The hard drives used were identical; Patriot Burst 240GB SSD s.

make clean && make depend;

then:

FreeBSD 14.0

/usr//bin/time make -j 8

...much hullabaloo...

151.22 real 1025.83 user 32.37 sys

Ok, now I shut down and fired up my FreeBSD 13.2 disk on the same system and ran config, make clean and make depend on the same configuration.

FreeBSD 13.2

/usr//bin/time make -j 8

...much hullabaloo...

144.60 real 967.90 user 34.07 sys

So according to this, the FreeBSD 13.2 system was 7 seconds faster. Nothing to light your hair on fire over, but a difference nonetheless.

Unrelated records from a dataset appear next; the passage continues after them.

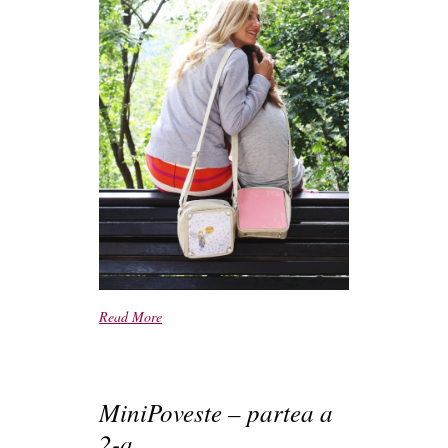
Read More
MiniPoveste – partea a
2-a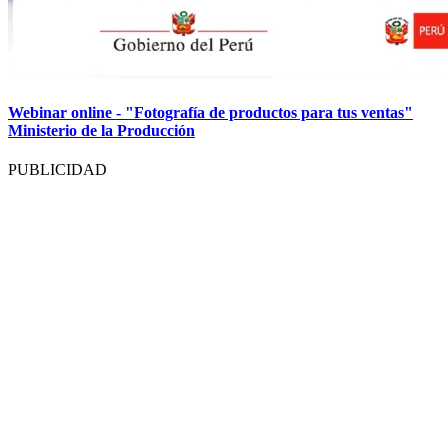
Webinar online - "Fotografía de productos para tus ventas"
Ministerio de la Producción
PUBLICIDAD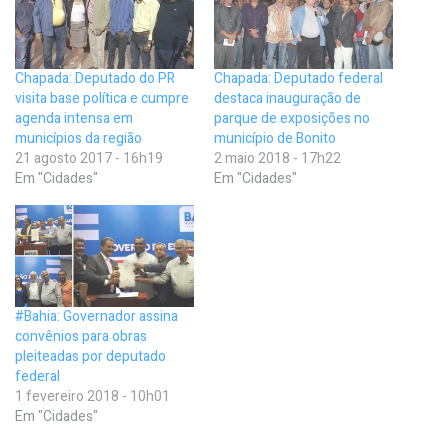
Chapada: Deputado do PR
Chapada: Deputado federal
visita base política e cumpre
destaca inauguração de
agenda intensa em
parque de exposições no
municípios da região
município de Bonito
21 agosto 2017 - 16h19
2 maio 2018 - 17h22
Em "Cidades"
Em "Cidades"
#Bahia: Governador assina
convênios para obras
pleiteadas por deputado
federal
1 fevereiro 2018 - 10h01
Em "Cidades"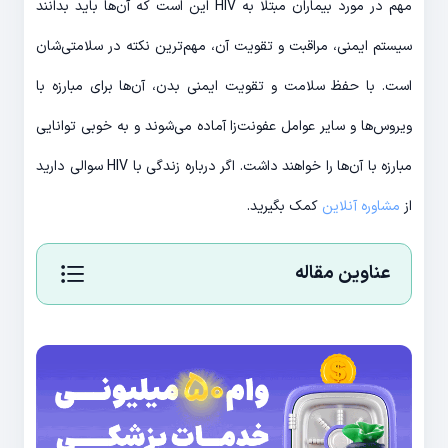
مهم در مورد بیماران مبتلا به HIV این است که آ‌ن‌ها باید بدانند
سیستم ایمنی، مراقبت و تقویت آن، مهم‌ترین نکته در سلامتی‌شان
است. با حفظ سلامت و تقویت ایمنی بدن، آن‌ها برای مبارزه با
ویروس‌ها و سایر عوامل عفونت‌زا آماده می‌شوند و به خوبی توانایی
مبارزه با آن‌ها را خواهند داشت. اگر درباره زندگی با HIV سوالی دارید
از
مشاوره آنلاین
کمک بگیرید.
عناوین مقاله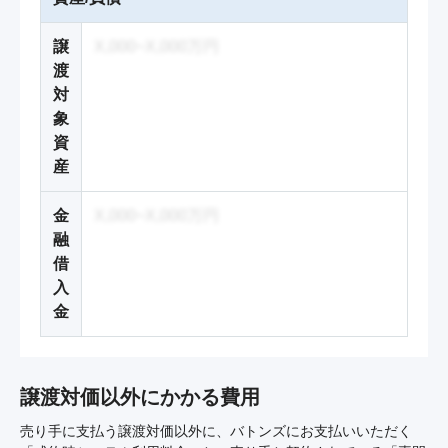
譲
X,000~X,000万円
渡
対
象
資
産
金
X,000~X,000万円
融
借
入
金
譲渡対価以外にかかる費用
売り手に支払う譲渡対価以外に、バトンズにお支払いいただく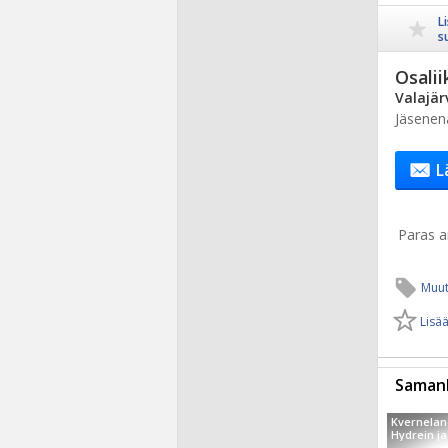
L
s
Osalii
Valajär
Jäsenen
L
Paras ai
Muut
Lisää
Samanl
Kvernelan
Hydrein ja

Now the benchmark I saw ran the benchmark on a 64 core Epyc CPU, so I thought maybe freeBSD 14 handled a larger number of cores substantially better. So I re-ran the test using 20 cores. Note I never like to use all of them because then other stuff in the system trying to run can compromise the results.

FreeBSD 14.0

/usr//bin/time make -j 20

...much hullabaloo...

109.48 real 1505.26 user 44.66 sys

FreeBSD 13.2

/usr//bin/time make -j 20

...much hullabaloo...

92.70 real 1442.11 user 46.25 sys

So using 20 cores, the difference was more; almost 17 seconds.

Conclusion

Anecdotally I didn't believe that FreeBSD 14 was much faster than 13.2, and a practical test on a 24 core system showed that to be true. Now there are differences between the 2 systems; different version of the CLANG compiler. FreeBSD 14 has 2026 object files and FreeBSD 13,2 has 1997. So that difference could be the equalizer in this particular un-scientific test.

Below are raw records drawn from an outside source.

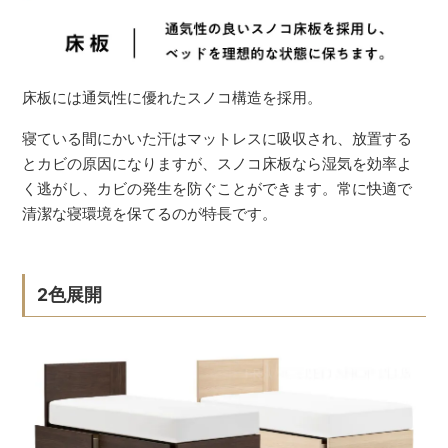
床板には通気性に優れたスノコ構造を採用。
寝ている間にかいた汗はマットレスに吸収され、放置する
とカビの原因になりますが、スノコ床板なら湿気を効率よ
く逃がし、カビの発生を防ぐことができます。常に快適で
清潔な寝環境を保てるのが特長です。
2色展開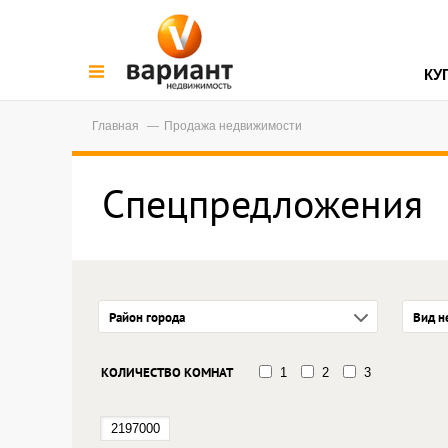
КУ
Главная
Продажа недвижимости
Спецпредложения
Район города
Вид н
КОЛИЧЕСТВО КОМНАТ
1
2
3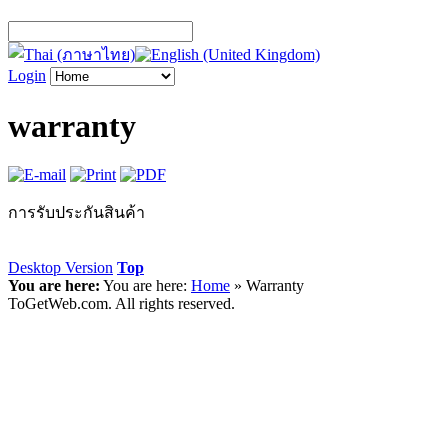
Login
warranty
การรับประกันสินค้า
Desktop Version
Top
You are here:
You are here:
Home
»
Warranty
ToGetWeb.com. All rights reserved.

My feeling is that there was something unusual about the published benchmarks on FreeBSD 14; perhaps just more efficiency with the Epyc cpu or a misconfigured 13.2 system. From my use of both systems for the past few months and these practical tests, I'd say FreeBSD 13.2 and FreeBSD 14.0 are both very fast, but FreeBSD 14 isn't must faster if at all.